A: You ask the $5.4 trillion question. That’s how much the federal government has authorized in stimulus spending since March of last year. To put that in perspective, entire Federal spending on New Deal programs from 1933 to 1940 was $50 billion. In other words, we have spent 108 times more to fight COVID in one year, than they spent to fight a global economic depression in 7 years.

Monetary policy has also been extremely generous. Since March 2020, the Federal Reserve has pushed interest rates to near zero and has pumped trillions of dollars of liquidity into the economy. The complete magnitude of their operations is difficult to measure. However, we know the Fed has been buying U.S. Treasury Bonds at a clip of $80 billion per month plus another $40 billion each month in mortgage-backed securities.

The magnitude of stimulus from fiscal and monetary policy is starting to raise concerns. One of the most vocal critics has been Lawrence Summers who served as Treasury Secretary under Bill Clinton and as the Director of the National Economic Council under Barack Obama.  Speaking on Bloomberg television on March 20, Summers said:

“I think this is the least responsible macroeconomic policy we’ve had in the last 40 years. It’s fundamentally driven by intransigence on the Democratic left and intransigence and the completely irresponsible behavior in the whole of the Republican Party. . . . There are more risks at this moment that macroeconomic policy will cause grave risks than I can remember.”

Summers then concluded, “I believe there is a one-third chance that inflation will significantly accelerate over the next several years.”

To be fair, inflation is a very complicated topic and not all economists agree with Summers. They note that inflation has been subdued for the past thirteen years despite dire predictions that quantitative easing during the 2008 financial crisis would lead to surging consumer prices. They note also that current consumer price inflation, as measured by the personal consumption expenditures deflator, is still up only 1.6 percent versus year-ago levels—well below the Fed’s 2% target rate.

However, there are other kinds of inflation that can be just as dangerous to unwary investors. For example, we have seen a dramatic run-up in asset prices over the past year. Asset price inflation at its extreme is what we commonly refer to as an economic bubble.

Asset price inflation isn’t all bad. Those of us who invest in stocks have enjoyed its benefits for years as have those who own homes or bitcoin or many other types of assets. However, the fact that stimulus isn’t slowing down even as the economic activity is accelerating should raise some alarm bells. We have all experienced the unpleasant aftermath when economic bubbles burst. 

If you are worried about a stock market bubble, the time to take action is now while the market is strong.
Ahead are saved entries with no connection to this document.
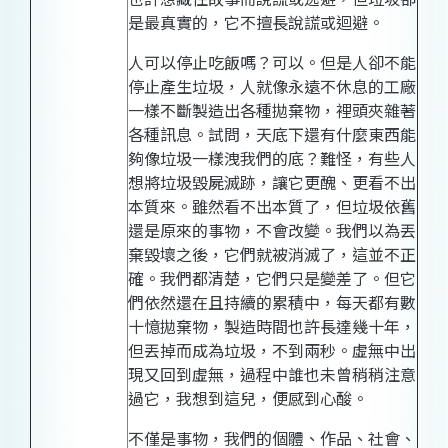
是最真實的，它不擅長說謊或迴避。
人可以停止吃飯嗎？可以。但是人卻不能
停止產生垃圾，人就像永遠不休息的工廠
一樣不斷製造出各種拋棄物，裡頭夾雜著
各種訊息。試問，天底下還有什麼東西能
夠像垃圾一樣洩我們的底？難怪，有些人
想將垃圾毀屍滅跡，讓它更醜、更看不出
本質來。雖然看不出本質了，但垃圾依舊
還是原來的事物，不會改變。我們以為丟
棄毀壞之後，它們就被消滅了，這並不正
確。我們都清楚，它們只是變差了。但它
們依然還在且持續的累積中，每天都有數
十憶拋棄物，製造時間也許長達幾十年，
但丟掉而成為垃圾，不到兩秒。虛無中出
現又回到虛無，過程中誰也未曾稍稍注意
過它，我想到這兒，便感到心酸。
不僅是事物，我們的個體、作品、社會、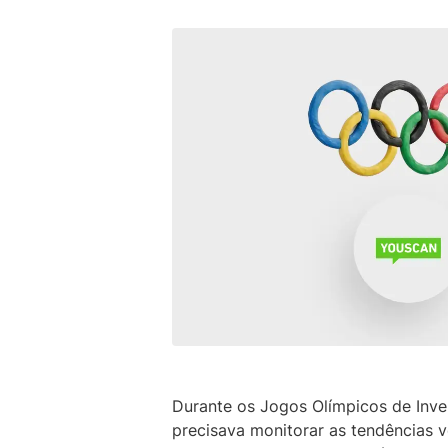
Durante os Jogos Olímpicos de Inve
precisava monitorar as tendências v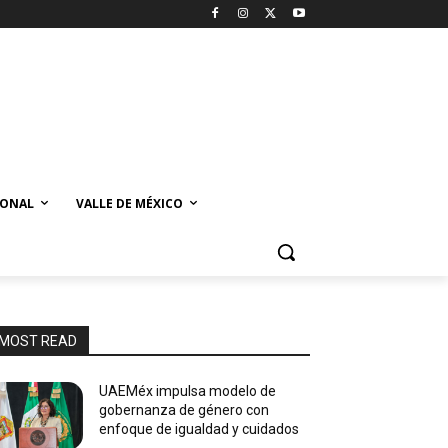
IONAL
VALLE DE MÉXICO
MOST READ
UAEMéx impulsa modelo de
gobernanza de género con
enfoque de igualdad y cuidados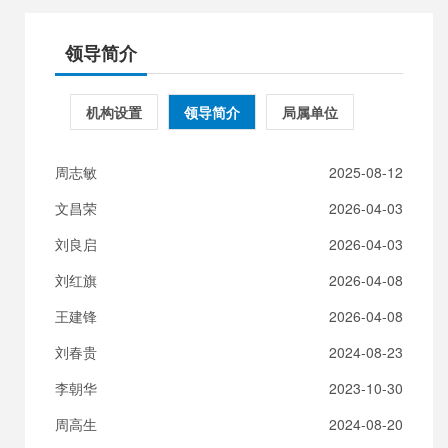
领导简介
机构设置
领导简介
局属单位
周志敏
2025-08-12
文昌荣
2026-04-03
刘良启
2026-04-03
刘红旗
2026-04-08
王建锋
2026-04-08
刘春贵
2024-08-23
李朝华
2023-10-30
周高生
2024-08-20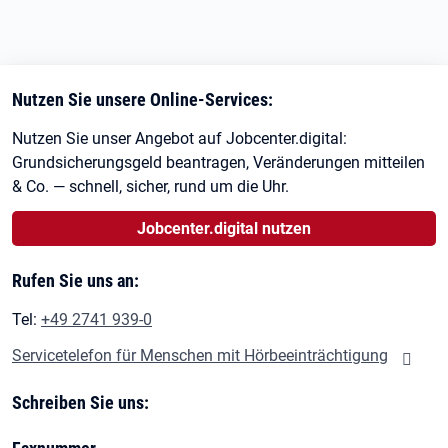
Nutzen Sie unsere Online-Services:
Nutzen Sie unser Angebot auf Jobcenter.digital:
Grundsicherungsgeld beantragen, Veränderungen mitteilen
& Co. — schnell, sicher, rund um die Uhr.
Jobcenter.digital nutzen
Rufen Sie uns an:
Tel:
+49 2741 939-0
Servicetelefon für Menschen mit Hörbeeinträchtigung
Schreiben Sie uns:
Here are three actions you might consider.

1. Review your portfolio allocation to make sure it fits your unique financial situation. You should look at how much money you will likely need to draw from your portfolio in the next        couple of years and move that money into a laddered portfolio of short-term bonds. I wrote about this a couple of weeks ago.

2. Review your individual holdings for quality. Bursting bubbles can cause broader economic disruptions which, in turn, cause marginal companies to fail. Shift from weak companies      to strong companies.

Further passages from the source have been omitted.